Alternatively, if you know the $n^{th}$ term $a_n$, the sum can also be calculated as:

$$ S_n = \frac{n}{2} (a + a_n) $$

Example: Find the sum of the first 5 terms of the AP: $4, 9, 14, 19, 24, \ldots$

Here, $a = 4$, $d = 5$, $n = 5$.

Calculate $S_5$:

$$ S_5 = \frac{5}{2} [2 \times 4 + (5 - 1) \times 5] = \frac{5}{2} [8 + 20] = \frac{5}{2} \times 28 = 70 $$

So, the sum is 70.

Use these formulas to quickly find sums without adding each term.

Identifying Arithmetic Progressions: Key Characteristics

To identify whether a sequence is an Arithmetic Progression, check these points:

• The difference between consecutive terms is constant.
• The sequence can be increasing, decreasing, or constant.

If the difference varies, the sequence is not an AP. This check helps in solving problems correctly.

Real-Life Applications of Arithmetic Progressions

Arithmetic Progressions are not just theoretical; they appear in everyday situations such as:

• Salary increments: A fixed raise each year forms an AP.
• Seating arrangements: Rows increasing by a fixed number.
• Saving money: Adding a fixed amount monthly.
• Sports: Increasing training time by a fixed interval.

Understanding AP helps in practical problem-solving and financial planning.

For example, if you save ₹500 the first month and increase your savings by ₹100 every month, your savings form an AP with $a=500$ and $d=100$.

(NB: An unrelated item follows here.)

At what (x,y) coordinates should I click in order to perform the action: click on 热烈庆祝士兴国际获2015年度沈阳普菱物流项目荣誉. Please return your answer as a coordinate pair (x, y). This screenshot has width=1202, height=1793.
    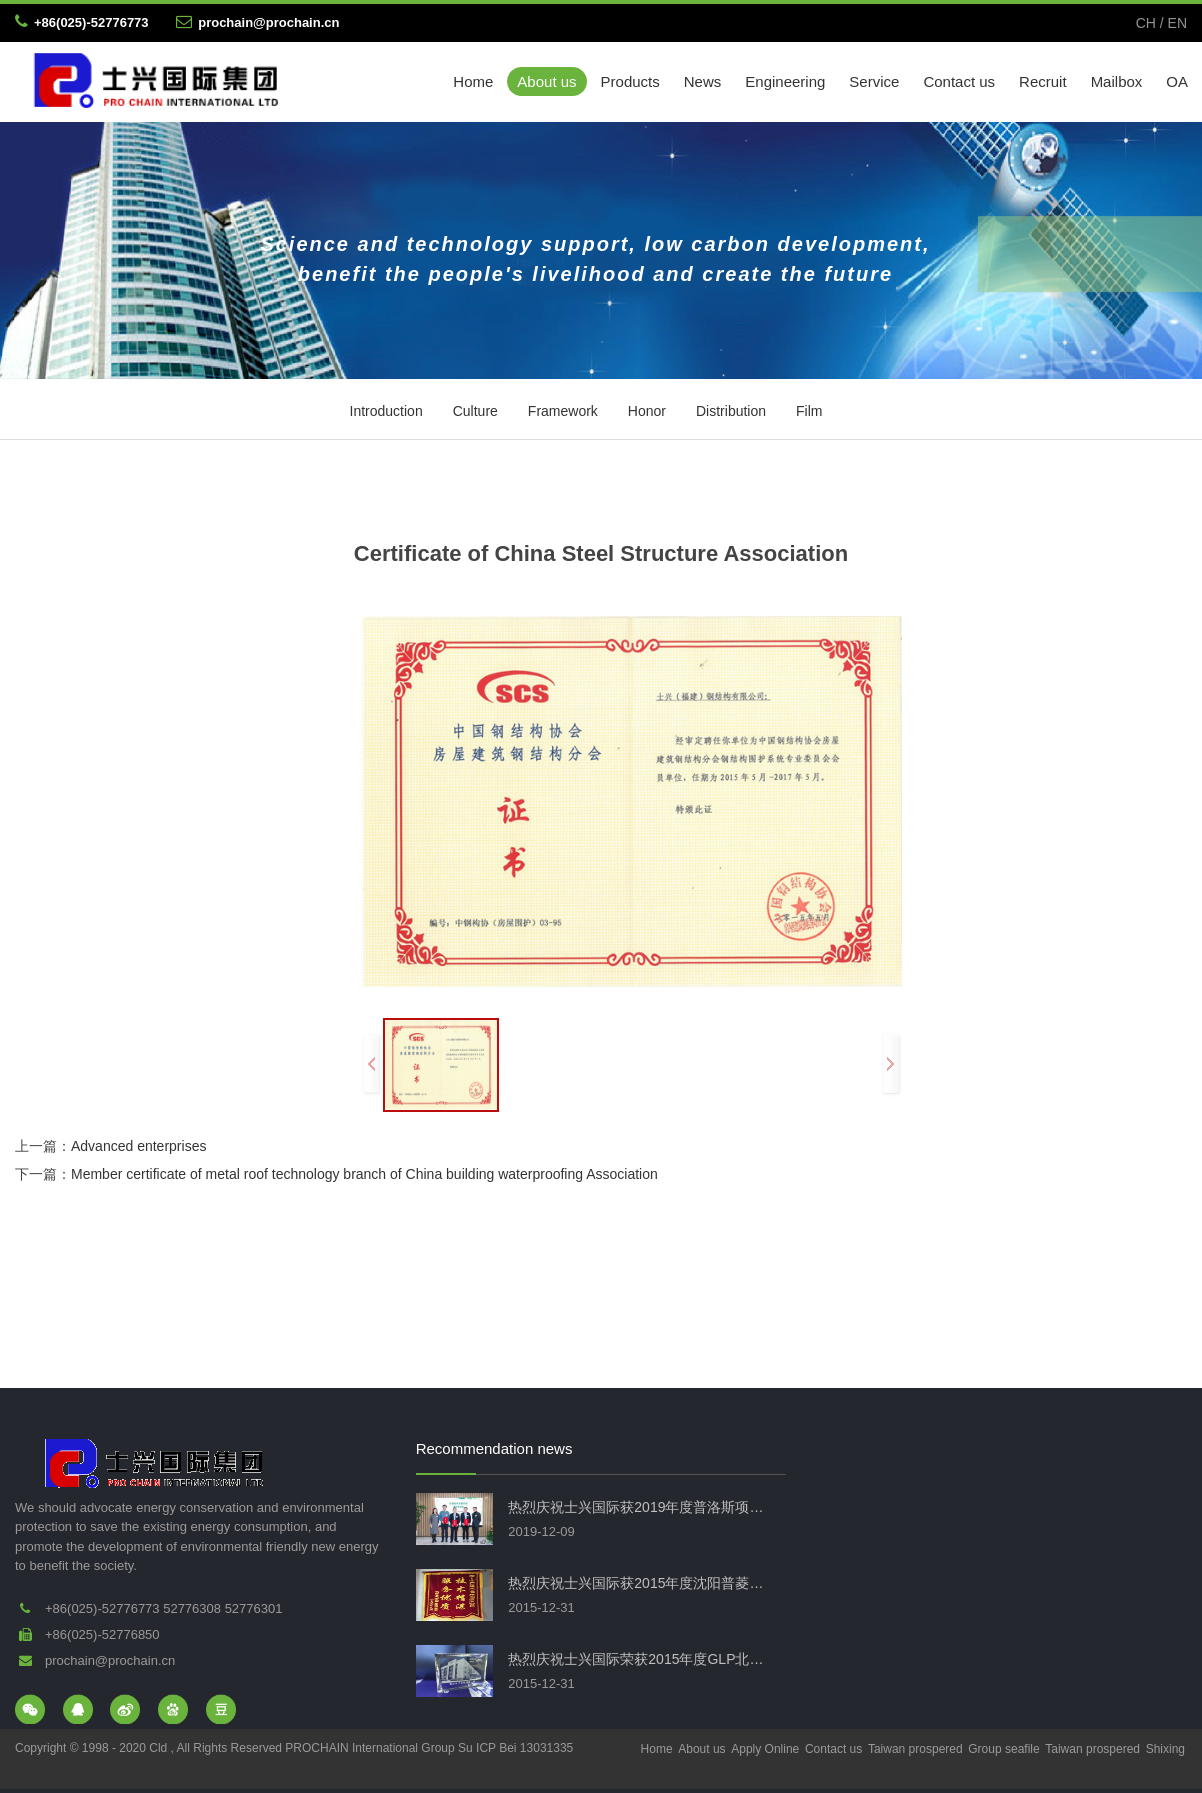
    Looking at the image, I should click on (639, 1583).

Common Mistakes to Avoid in Arithmetic Progressions

Students often make these errors:

• Forgetting to calculate the common difference correctly.
• Using the wrong formula for the nth term or sum.
• Confusing arithmetic progression with geometric progression.
• Not checking if the sequence is actually an AP before applying formulas.

Tips to avoid mistakes:

• Always verify the common difference.
• Write down the first few terms clearly.
• Practice with varied examples.

Being careful with these points will improve your accuracy in exams.